◆ Task description: Copy every line from the records below that holds the word "Vrouw".

Content starts

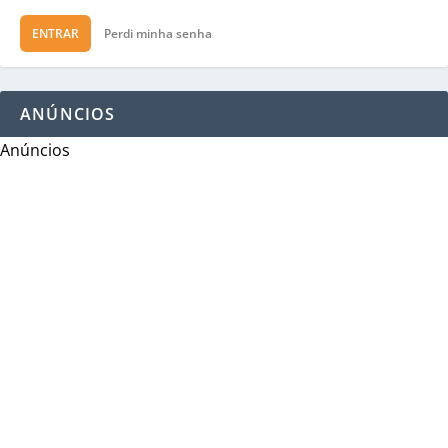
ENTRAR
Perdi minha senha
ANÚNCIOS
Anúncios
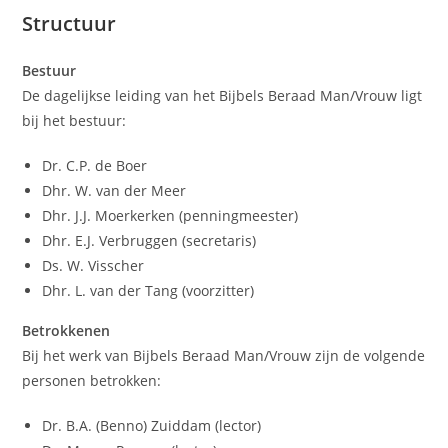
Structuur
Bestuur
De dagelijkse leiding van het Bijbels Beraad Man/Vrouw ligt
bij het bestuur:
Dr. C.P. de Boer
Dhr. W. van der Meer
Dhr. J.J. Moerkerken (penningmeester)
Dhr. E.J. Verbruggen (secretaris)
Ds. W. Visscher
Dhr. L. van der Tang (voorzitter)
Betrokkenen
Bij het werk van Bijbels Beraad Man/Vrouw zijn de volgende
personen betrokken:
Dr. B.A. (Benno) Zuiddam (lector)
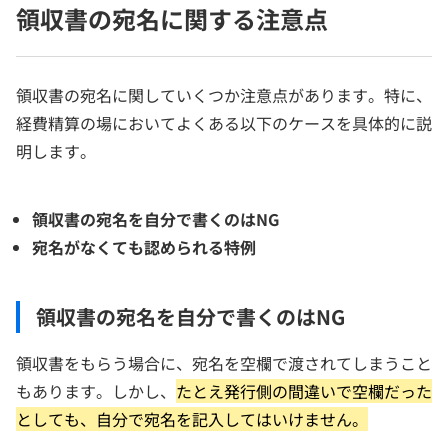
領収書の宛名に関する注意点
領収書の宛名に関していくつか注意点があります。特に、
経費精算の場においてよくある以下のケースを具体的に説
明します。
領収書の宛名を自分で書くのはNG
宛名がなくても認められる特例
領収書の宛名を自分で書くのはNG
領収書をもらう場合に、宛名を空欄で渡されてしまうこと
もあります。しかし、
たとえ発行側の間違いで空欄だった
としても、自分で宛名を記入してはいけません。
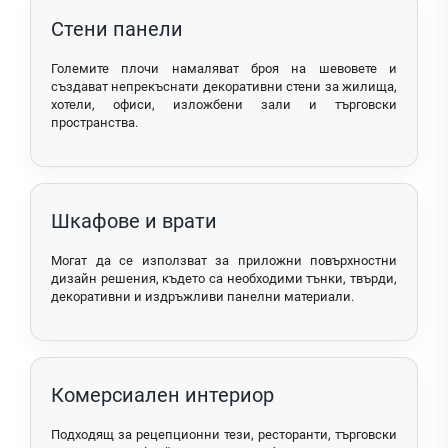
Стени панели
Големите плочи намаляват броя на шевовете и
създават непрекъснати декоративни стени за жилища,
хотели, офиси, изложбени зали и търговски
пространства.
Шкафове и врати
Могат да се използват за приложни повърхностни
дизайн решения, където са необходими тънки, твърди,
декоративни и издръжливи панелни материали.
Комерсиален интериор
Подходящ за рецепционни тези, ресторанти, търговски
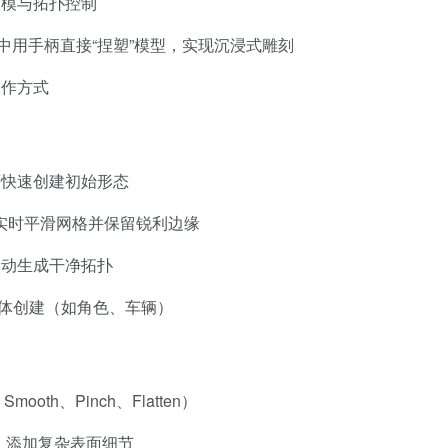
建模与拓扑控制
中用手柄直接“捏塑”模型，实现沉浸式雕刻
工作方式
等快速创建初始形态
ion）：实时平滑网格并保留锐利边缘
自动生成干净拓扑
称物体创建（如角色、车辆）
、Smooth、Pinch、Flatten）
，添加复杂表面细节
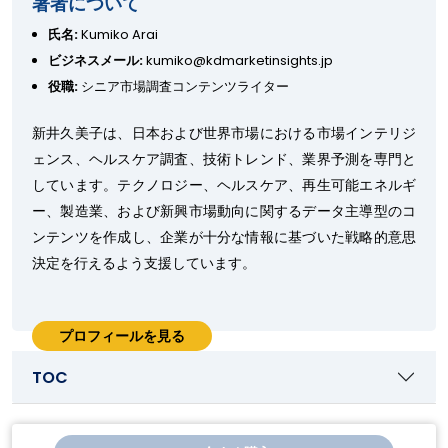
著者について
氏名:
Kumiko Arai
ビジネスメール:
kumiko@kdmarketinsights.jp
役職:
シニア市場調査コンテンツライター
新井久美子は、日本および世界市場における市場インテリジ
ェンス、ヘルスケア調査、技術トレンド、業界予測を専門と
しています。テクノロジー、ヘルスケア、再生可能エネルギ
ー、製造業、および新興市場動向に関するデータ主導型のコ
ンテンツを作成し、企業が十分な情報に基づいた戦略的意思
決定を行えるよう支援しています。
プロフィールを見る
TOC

Content ends

◆ Solution to this problem:
De dagelijkse leiding van het Bijbels Beraad Man/Vrouw ligt
Bij het werk van Bijbels Beraad Man/Vrouw zijn de volgende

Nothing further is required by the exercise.